Tuesday, March 29

Post Office in Melaka, Malaysia

Just had to stop in here briefly, just like we did the town and even the entire country. What does that mean?

We weren't planning on going to Malaysia at all, but then we found ourselves with extra time and so we did. Kuala Lumpur is a gorgeous, clean, modern city and we enjoyed our time there. Georgetown, on Penang Island, is a fascinating mix of world cultures, rich with history and liberally sprinkled with excellent restaurants everywhere you turn.

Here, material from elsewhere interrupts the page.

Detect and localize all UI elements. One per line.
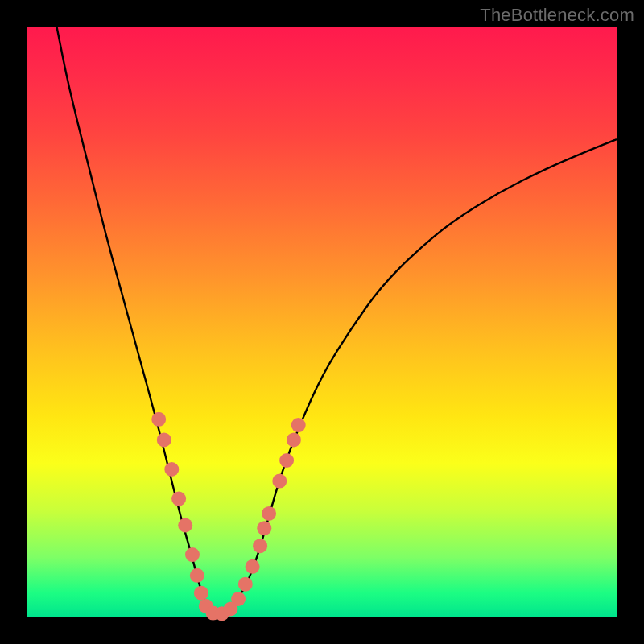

But here in Malacca, or Melaka as originally written, what was there? We made friends with a woman from KL who said that Melaka could be seen in a day at most. But she lived in KL and all her friends could find to do was party, so perhaps there was more to it than that. Indeed, just in driving around we saw some fascinating landmarks and intriguing neighborhoods. By dinner time we asked the owner of our hotel where to eat and he said, "You walk down this street and if you want Chinese, turn left. If you want Pakistani, turn right." We did both and ate very well that night.

Right before we left I knocked out a few more postcards and, eager to take advantage of Malaysia gift-from-heaven postal rates, ran across town to this post office.

Wednesday, March 23

Post Office in Tanah Rata, Cameron Highlands, Malaysia

Several hours north of Kuala Lumpur, capitol city of Malaysia, is a series of mountains covered in jungle, tea plantations, and intermittent villages. One of these regions is called the Cameron Highlands (colonization provides the trade-off of sounding less indigenous but gaining mercantile augmentation), and within these is a very cute little town called Tanah Rata.

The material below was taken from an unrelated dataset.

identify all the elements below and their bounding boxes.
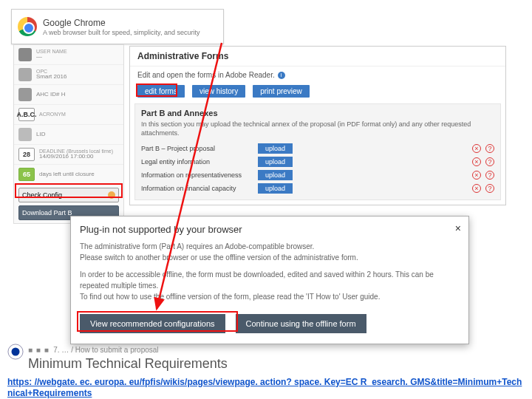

Here, you wake up to glorious sunrises in which you feel the Buddha smiles upon you, then the mists descend around the mountain tops, and around 1 PM you are drenched in several hours of rain. That's just how it is and the locals are well acclimated to it.

Note: I'm not local. Traipsing around in my fancy-dancy rain jacket is insufficient to the climate, as another couple hours of soaked jeans and Chuck Taylors will testify.

But here I am in Tanah Rata's post office, sending out another batch of postcards, and I want to note something significant here. Just as Norway was a very unpleasant postage rate surprise, Malaysia is the spectral opposite: there are three ringgit to the USD, each ringgit is 100 sen, and one postcard stamp to the US is 50 sen. Seriously! It only costs about USD 16.5¢ to send a postcard to the States from Malaysia! The postcards are more expensive than the postage, and these aren't expensive postcards!

Does my joy seem inordinate, untoward? I beg to differ: postage for five postcards from Norway was US$16, and while the postage rate in Indonesia fluctuated within a margin of 100%, its travel time was equally unpredictable. My friends are only just now receiving postcards I sent from Bali, three months after the fact. Yet I mailed a letter from Kuala Lumpur to my niece and she received it within two weeks, easy.

Vacationers to SE Asia: do your friendly correspondence in Malaysia. It feels like finding $20 on the ground.